3. Which coin had the highest positive score?

In [1]:
# Initial imports
import os
import pandas as pd
from dotenv import load_dotenv
import nltk as nltk
nltk.download('vader_lexicon')
from nltk.sentiment.vader import SentimentIntensityAnalyzer
analyzer = SentimentIntensityAnalyzer()
from newsapi.newsapi_client import NewsApiClient

%matplotlib inline

[nltk_data] Downloading package vader_lexicon to
[nltk_data]     C:\Users\yasir\AppData\Roaming\nltk_data...
[nltk_data]   Package vader_lexicon is already up-to-date!


In [20]:
# Read your api key environment variable
api_key = os.getenv("NEWS_API_KEY")

In [23]:
type(api_key)


str

In [24]:
# Create a newsapi client
newsapi = NewsApiClient(api_key=api_key)

In [25]:
# Fetch the Bitcoin news articles
bitcoin_news_articles = newsapi.get_everything(q="bitcoin", language="en")
type(bitcoin_news_articles)

dict

In [26]:

# Print total articles
print(f"Total articles about bitcoin: {bitcoin_news_articles['totalResults']}")

# Show sample article
bitcoin_news_articles["articles"][2]
    
# Getting all articles together      
bitcoin_contents = []
for article in bitcoin_news_articles['articles']:
      if article['content']:
          bitcoin_contents.append(article['content'])
    
print(bitcoin_contents)

Total articles about bitcoin: 7883
['One of the strictest crackdowns worldwide\r\nPhoto by Michele Doying / The Verge\r\nIndia is reportedly moving forward with a sweeping ban on cryptocurrencies.
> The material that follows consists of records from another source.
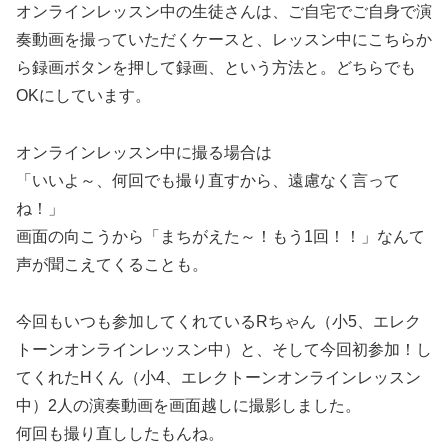
オンラインレッスン中の生徒さんは、ご自宅でご自身で演
奏動画を撮っていただくケースと、レッスン中にこちらか
ら録画ボタンを押して録画、という方法と。どちらでも
OKにしています。
オンラインレッスン中に撮る場合は
「いいよ～、何回でも撮り直すから、遠慮なく言って
ね！」
画面の向こうから「まちがえた～！もう1回！！」なんて
声が聞こえてくることも。
今回もいつも参加してくれているRちゃん（小5、エレク
トーンオンラインレッスン中）と、そして今回初参加！し
てくれたHくん（小4、エレクトーンオンラインレッスン
中）2人の演奏動画を画面越しに撮影しました。
何回も撮り直ししたもんね。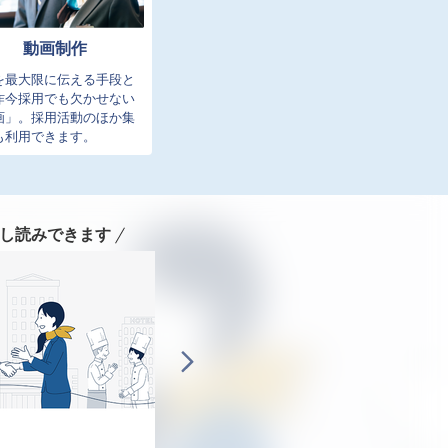
動画制作
を最大限に伝える手段と
昨今採用でも欠かせない
画」。採用活動のほか集
も利用できます。
し読みできます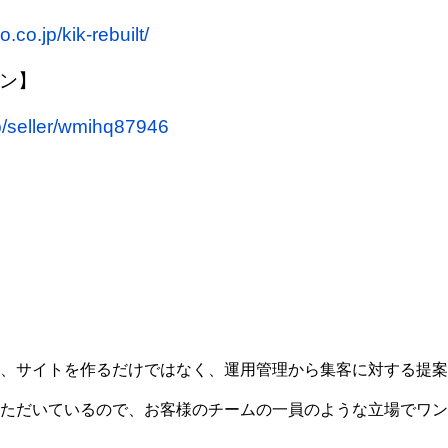
co.jp/kik-rebuilt/
ョン】
p/seller/wmihq87946
、サイトを作るだけではなく、運用管理から集客に対する提案
ただいているので、お客様のチームの一員のような立場でワン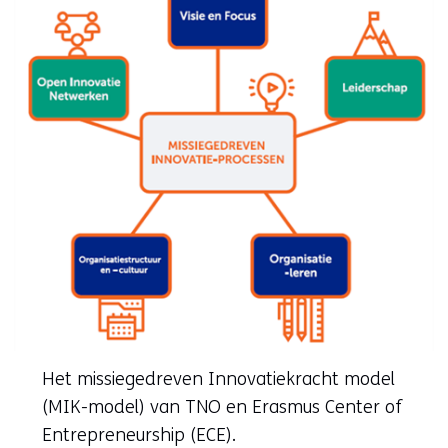
Het missiegedreven Innovatiekracht model
(MIK-model) van TNO en Erasmus Center of
Entrepreneurship (ECE).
According to Reuters, the countrys legislat… [+1656 chars]', 'The hacker behind last years big Twitter hack\r\n has just been sentenced to hard time.\r\nGraham Ivan Clark, the teenage hacker who broke\r\n into Twitters systems, took over verified accounts, and used t… [+2552 chars]', 'Some things are best left a mystery at least as far as Coinbase is concerned.\xa0\r\nThe San Francisco-based cryptocurrency exchange has been preparing to go public since last year, and in a Thursday pros… [+1953 chars]', 'TL;DR: Enter the The Complete Bitcoin (BTC) Investment Giveaway for a chance to win over $12,000 in cryptocurrency-related prizes.\r\nThe Bitcoin Investment Giveaway includes everything you need to get… [+1641 chars]', 'A proposed law in India would make it a crime to mine, trade, or even hold

In [27]:
# Create the Bitcoin sentiment scores DataFrame
bitcoin_sentiments = []

for article in bitcoin_news_articles["articles"]:
    try:
        text = article["content"]
        date = article["publishedAt"][:10]
        sentiment = analyzer.polarity_scores(text)
        compound = sentiment["compound"]
        pos = sentiment["pos"]
        neu = sentiment["neu"]
        neg = sentiment["neg"]
        
        bitcoin_sentiments.append({
            "text": text,
            "date": date,
            "compound": compound,
            "positive": pos,
            "negative": neg,
            "neutral": neu
            
        })
        
    except AttributeError:
        pass
    
# Create DataFrame
bitcoin_df = pd.DataFrame(bitcoin_sentiments)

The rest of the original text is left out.